Abbott: Keep Talking
We predicted several weeks ago that Atty. Gen. Greg Abbott’s request for a special session to rubber-stamp a court’s interim redistricting maps would backfire. It already seems to be doing so.
Abbott asked Gov. Rick Perry to call a special legislative session over it, and Perry did. Then Perry said he won’t run for governor next year, and Abbott said he would.
But Abbott’s victory may have won him a tar baby, one he’s handling stickily.
His hope that legislative endorsement of the court’s interim maps would kill the lawsuits is turning out to be wishful thinking. While it’s gaining him publicity, it’s not all good.
Abbott wants to be seen to be as far right as he can to win the Republican primary. But he’s handing issues to whatever Democrat runs against him, be it Fort Worth State Sen. Wendy Davis or someone else.
And on the redistricting matter and other issues like a law requiring a photo ID to vote, some of the legal arguments Abbott is making sound well short of brilliant.
In July U.S. Atty. Gen. Eric Holder filed papers to reinstate the requirement that Texas get federal pre-clearance of political changes — especially redistricting maps — before they can take effect.
The U.S. Supreme Court decided in an Alabama case that Texas and 15 other affected states no longer required pre-clearance under Section 5 of the Voting Rights Act. But another section says pre-clearance can be reinstated if there is proof of recent discrimination. Texas is the first state that should be “bailed in” under that section, Holder argued.
No, came the legal response from Abbott. The maps are discriminatory — but just against Democrats, not against minorities. And that’s completely legal, he said, despite more minorities voting for Democrats than Republicans.
“In 2011, both houses of the Texas Legislature were controlled by large Republican majorities, and their redistricting decisions were designed to increase the Republican Party’s electoral prospects at the expense of the Democrats,” says the brief by Abbott’s office. “It is perfectly constitutional for a Republican-controlled legislature to make partisan redistricting decisions, even if there are incidental effects on minority voters who support Democratic candidates.”

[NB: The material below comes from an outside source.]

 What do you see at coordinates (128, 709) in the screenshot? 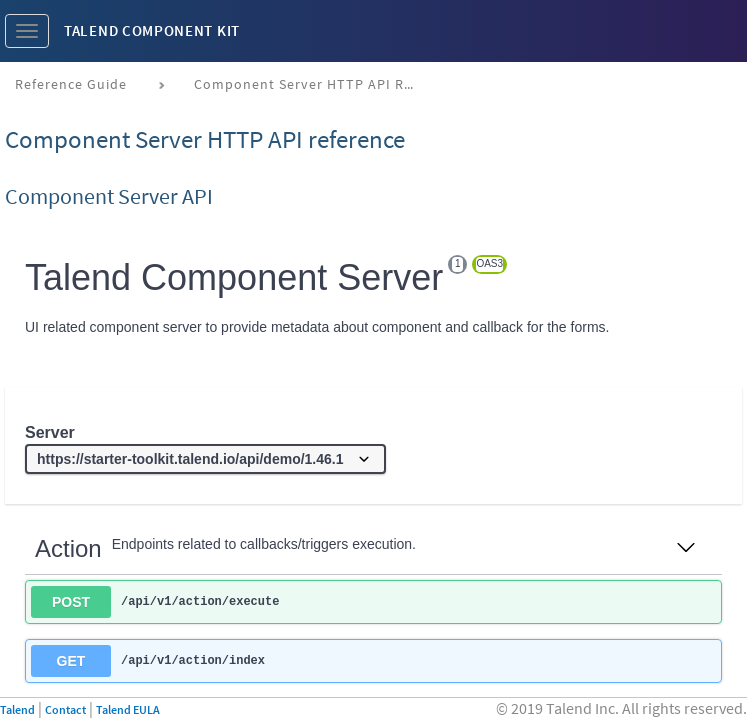
I see `Talend EULA` at bounding box center [128, 709].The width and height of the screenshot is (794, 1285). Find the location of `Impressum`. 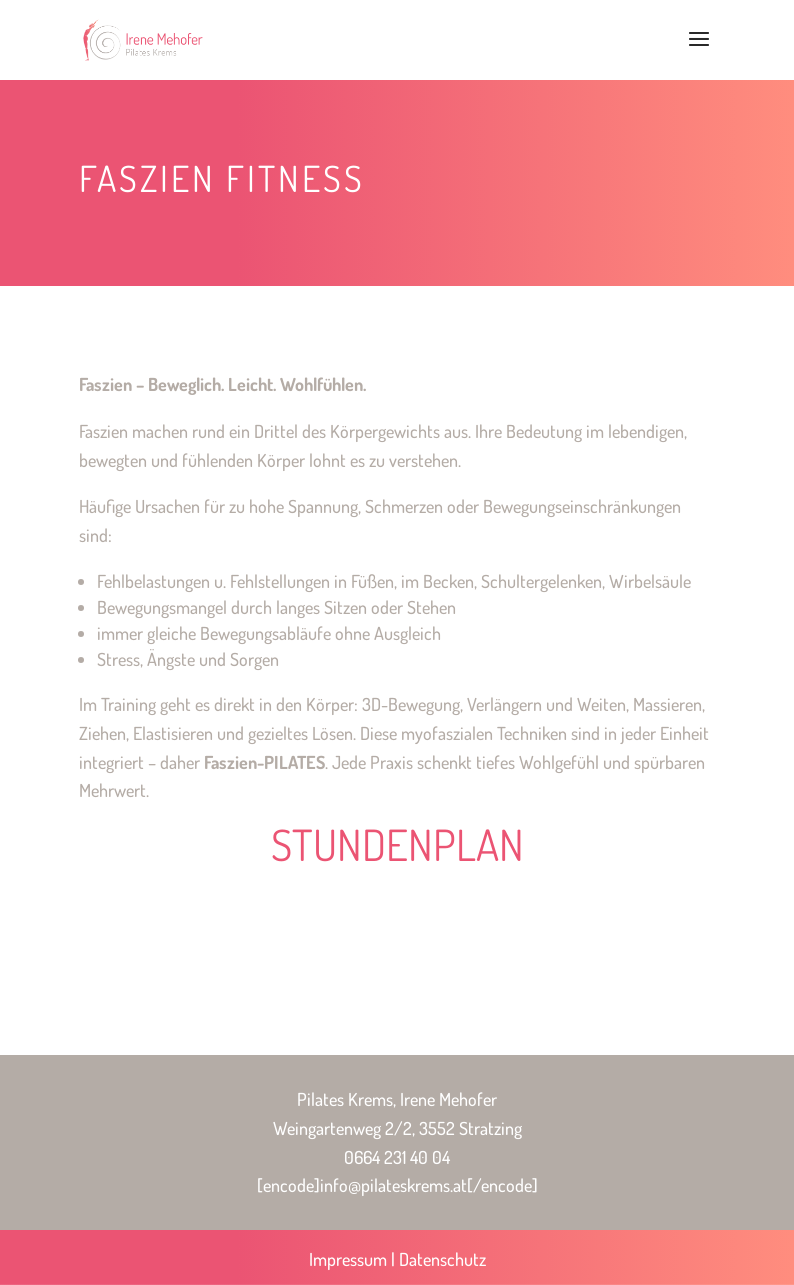

Impressum is located at coordinates (348, 1259).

It makes you wonder if Abbott and his Legal Eagles are arguing for the Justice Department’s case rather than against it. To underline their point, they add these observations: “The district of Congressman Lloyd Doggett — the only white Democrat in the Texas congressional delegation elected in a majority-white district — was completely dismantled in an attempt to drive him from office.”
And regarding Davis: “The district of State Sen. Wendy Davis — another white Democrat — was also altered significantly in an effort to unseat her.”

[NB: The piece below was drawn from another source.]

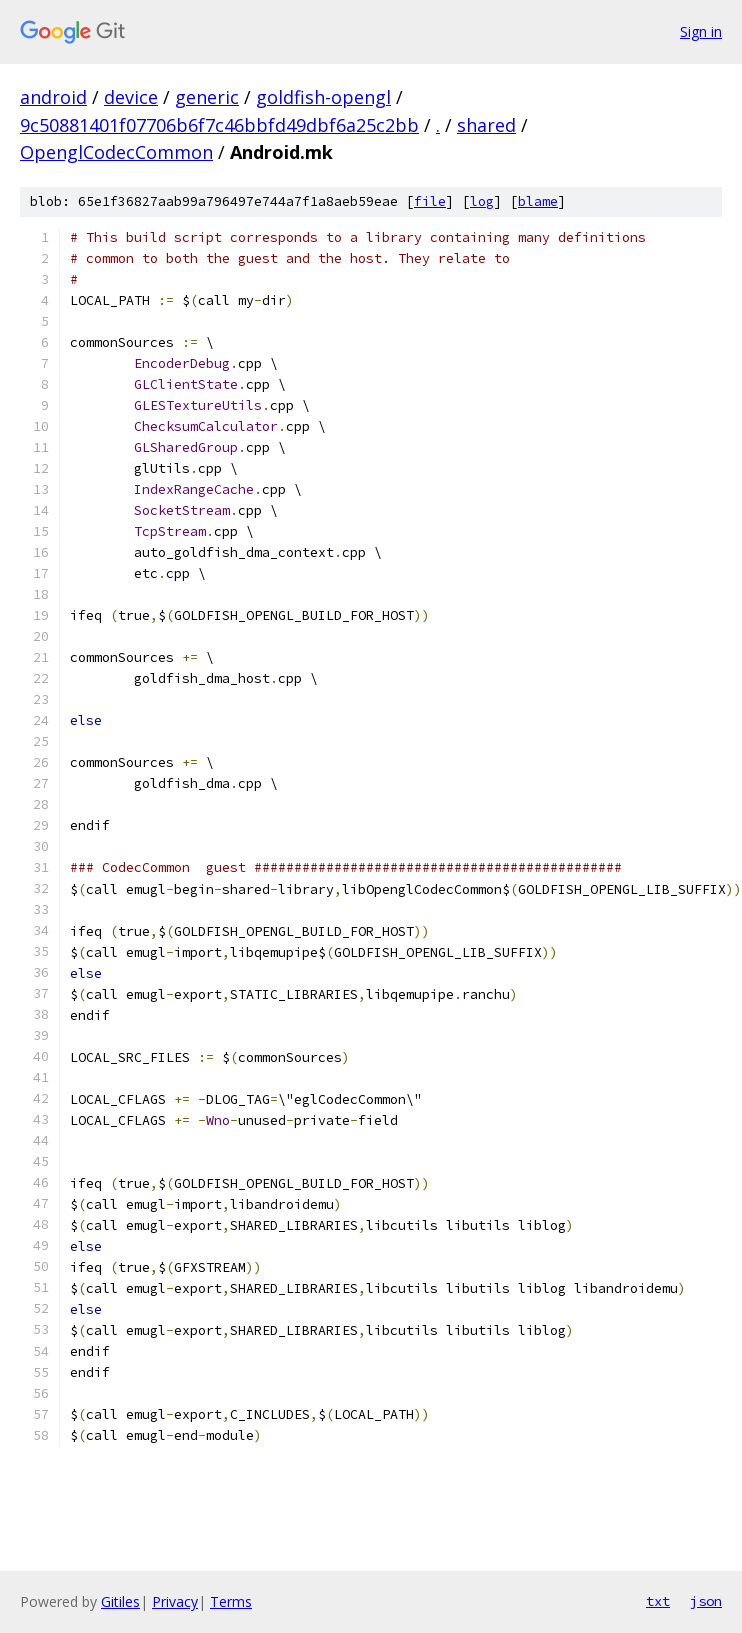 The width and height of the screenshot is (742, 1633). Describe the element at coordinates (131, 97) in the screenshot. I see `device` at that location. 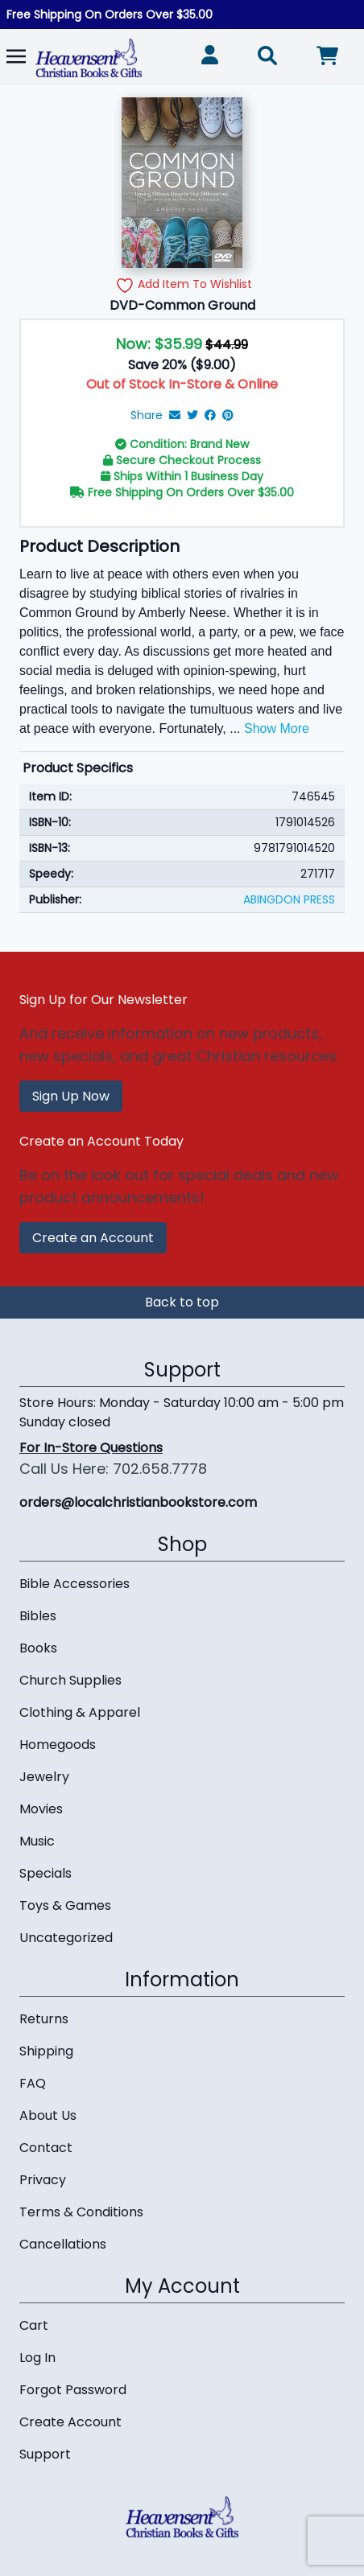 What do you see at coordinates (62, 2244) in the screenshot?
I see `Cancellations` at bounding box center [62, 2244].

Abbott also has stirred things up over the controversial photo voter ID law that had failed to get pre-clearance. Abbott said Texas would begin enforcing it immediately on the heels of the Supreme Court’s removal of the state from pre-clearance.
He recently accused Jose Garza, a lawyer for the Mexican American Legislative Caucus, of unethical behavior for telling Latino voters to go ahead to the polls, even without the now-required photo ID, in a Sept. 14 election in Edinburg to fill a city council vacancy.
It is “unethical for a lawyer to advise someone to violate Texas law,” Abbott said. “Confusing and misleading Texans in order to create an unnecessary lawsuit is disgraceful.”
Garza hotly shot back that he had never encouraged Texans to violate the law but to cast provisional ballots if they can’t get a photo ID. He said he thinks the law is unconstitutional, and if would-be voters are refused, that would be grounds for a legal challenge.
“Do not stay home and allow a discriminatory law to suppress your vote and voice,” Garza said. “That is my message to Edinburg’s voters.”
Dallas County Commissioners Court voted 3-2 on Aug. 20 to join a lawsuit filed by U.S. Rep. Marc Veasey, a Fort Worth Democrat, contesting the voter ID law, one of the strictest in the country.
Democrats hope that Abbott’s defense of punitive redistricting and raising photo ID bars will help fire up minorities who often don’t vote in general elections.